The approach that Esteves and her team implement is a philosophy unique among the vast choices of landscapers and landscape designers that are found throughout the region. For example, employees who might be classified elsewhere as crew are instead defined as lead gardeners, thereby clarifying the function and responsibility of each employee in the organization. “Our collaboration as a company represents who we are,” Esteves explains. “When we work together, we bring a sense of community to the garden, because as part of our design philosophy, we want to tell the story of the garden.” 

The company’s ideology is communicated most passionately by head gardener, Clint Flagg who says, “Being head gardener, I am responsible for the other gardeners, but I am also responsible for the story of the garden. Every garden has a story, whether it is within the garden structures, the plant materials or the trees. We refer to the entire property as the garden; flowerbeds, vegetable gardens, they are all part of the bigger picture of the garden. That is our outermost philosophy; we look at the entire picture of the garden as well as the details that make-up that picture.”

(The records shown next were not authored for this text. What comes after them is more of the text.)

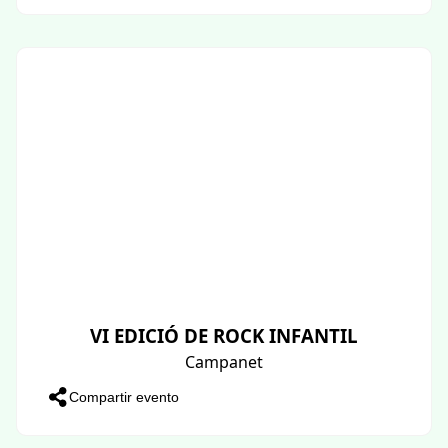
VI EDICIÓ DE ROCK INFANTIL
Campanet
Compartir evento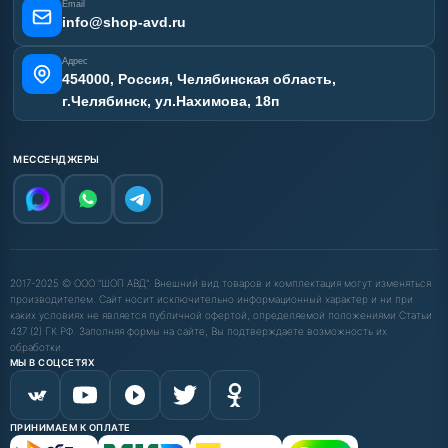
Email
info@shop-avd.ru
Адрес
454000, Россия, Челябинская область,
г.Челябинск, ул.Нахимова, 18п
МЕССЕНДЖЕРЫ
2017-2025 © ООО "ШОП АВД". Внешний вид товаров и комплектация могут изменяться
производителем. Сайт носит исключительно информационный характер и ни при
каких условиях не является публичной офертой, определяемой положениями Статьи
437 (2) ГК РФ. Заполняя формы на сайте, Вы подтверждаете возможность их
обработки.
МЫ В СОЦСЕТЯХ
ПРИНИМАЕМ К ОПЛАТЕ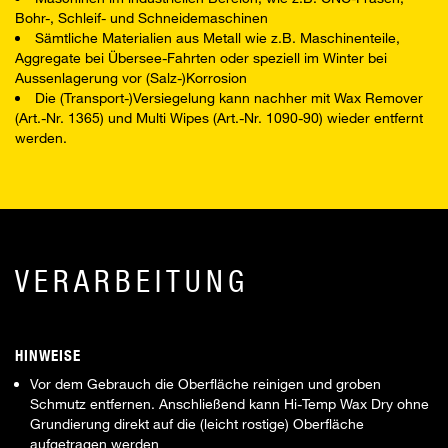
Bohr-, Schleif- und Schneidemaschinen
Sämtliche Materialien aus Metall wie z.B. Maschinenteile,
Aggregate bei Übersee-Fahrten oder speziell im Winter bei
Aussenlagerung vor (Salz-)Korrosion
Die (Transport-)Versiegelung kann nachher mit Wax Remover
(Art.-Nr. 1365) und Multi Wipes (Art.-Nr. 1090-90) wieder entfernt
werden.
VERARBEITUNG
HINWEISE
Vor dem Gebrauch die Oberfläche reinigen und groben
Schmutz entfernen. Anschließend kann Hi-Temp Wax Dry ohne
Grundierung direkt auf die (leicht rostige) Oberfläche
aufgetragen werden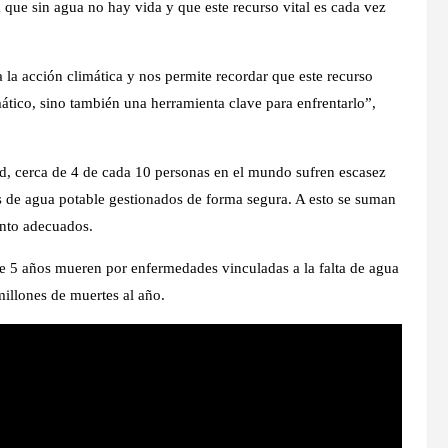
a que sin agua no hay vida y que este recurso vital es cada vez
la acción climática y nos permite recordar que este recurso
mático, sino también una herramienta clave para enfrentarlo”,
d, cerca de 4 de cada 10 personas en el mundo sufren escasez
s de agua potable gestionados de forma segura. A esto se suman
ento adecuados.
de 5 años mueren por enfermedades vinculadas a la falta de agua
millones de muertes al año.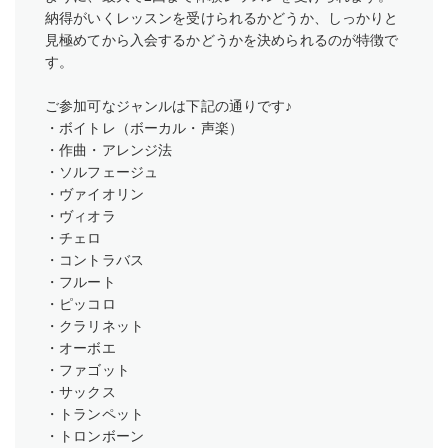
納得がいくレッスンを受けられるかどうか、しっかりと
見極めてから入会するかどうかを決められるのが特徴で
す。
ご参加可なジャンルは下記の通りです♪
・ボイトレ（ボーカル・声楽）
・作曲・アレンジ法
・ソルフェージュ
・ヴァイオリン
・ヴィオラ
・チェロ
・コントラバス
・フルート
・ピッコロ
・クラリネット
・オーボエ
・ファゴット
・サックス
・トランペット
・トロンボーン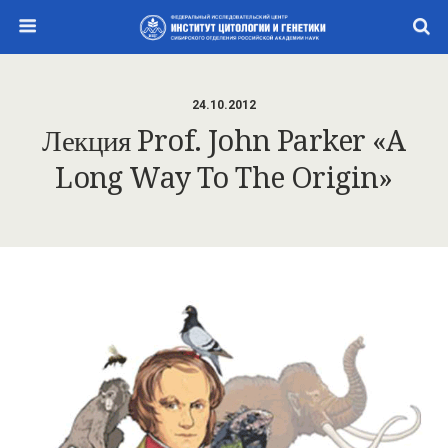
24.10.2012
Лекция Prof. John Parker «A
Long Way To The Origin»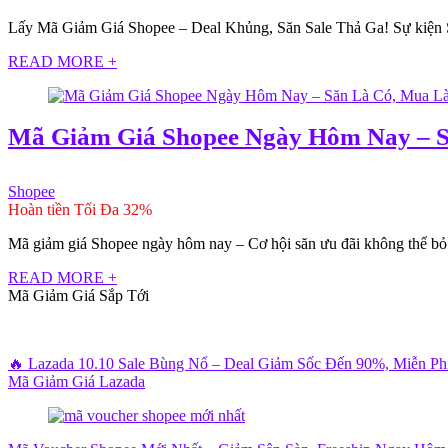
Lấy Mã Giảm Giá Shopee – Deal Khủng, Săn Sale Thả Ga! Sự kiện Sho
READ MORE +
Mã Giảm Giá Shopee Ngày Hôm Nay – S
Shopee
Hoàn tiền Tối Đa 32%
Mã giảm giá Shopee ngày hôm nay – Cơ hội săn ưu đãi không thể bỏ lỡ
READ MORE +
Mã Giảm Giá Sắp Tới
🔥 Lazada 10.10 Sale Bùng Nổ – Deal Giảm Sốc Đến 90%, Miễn P
Mã Giảm Giá Lazada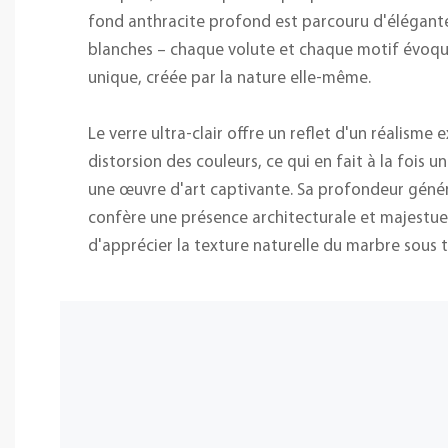
fond anthracite profond est parcouru d'élégante
blanches – chaque volute et chaque motif évoq
unique, créée par la nature elle-même.
Le verre ultra-clair offre un reflet d'un réalisme 
distorsion des couleurs, ce qui en fait à la fois u
une œuvre d'art captivante. Sa profondeur génér
confère une présence architecturale et majestu
d'apprécier la texture naturelle du marbre sous t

“The next step is to feel the garden. What does it feel like? What emotions does it evoke when you walk through it? What was there—the echo of the garden? It is our job to also find that.” It is that zen-like appreciation of life cycles—not just the future, but the contribution made in the past—that informs Flagg, Esteves, their lead gardeners and their clients what the garden can eventually become.

Instilling this philosophy and subtle awareness into the gardeners is a process according to Flagg, and like any good garden design, rarely includes a straight line. But when the work has been accomplished and the possibilities begin to emerge, there will be a moment of clarity when the garden will reveal itself to its caretakers. Flagg reflects on the occasions when a new gardener experiences that revelation for the first time.

“Sometimes with new gardeners, there are moments they get to enjoy with us,” Flagg recalls. “Just the other day, we had been working all day at a home we are in the process of restoring (a process that can take a few years), and that future is what we plan for now. I told the gardeners—who had been working diligently all day, pruning, cleaning, moving things—to take a step back. And I could see the gardeners reflect that special moment in the garden. The garden just shone. We had listened to it, worked it, coaxed it and it responded and showed us what it will be. Everyone was so excited and asked if this was what I told them they would someday experience, and it was.”

The interplay between Esteves’ gardeners and the garden is something that occurs intuitively by listening to the subtleties that might otherwise be missed. “We are continually emphasizing mindfulness with our gardeners,” Flagg explains. “Being mindful is how we share among ourselves, but also with the garden.”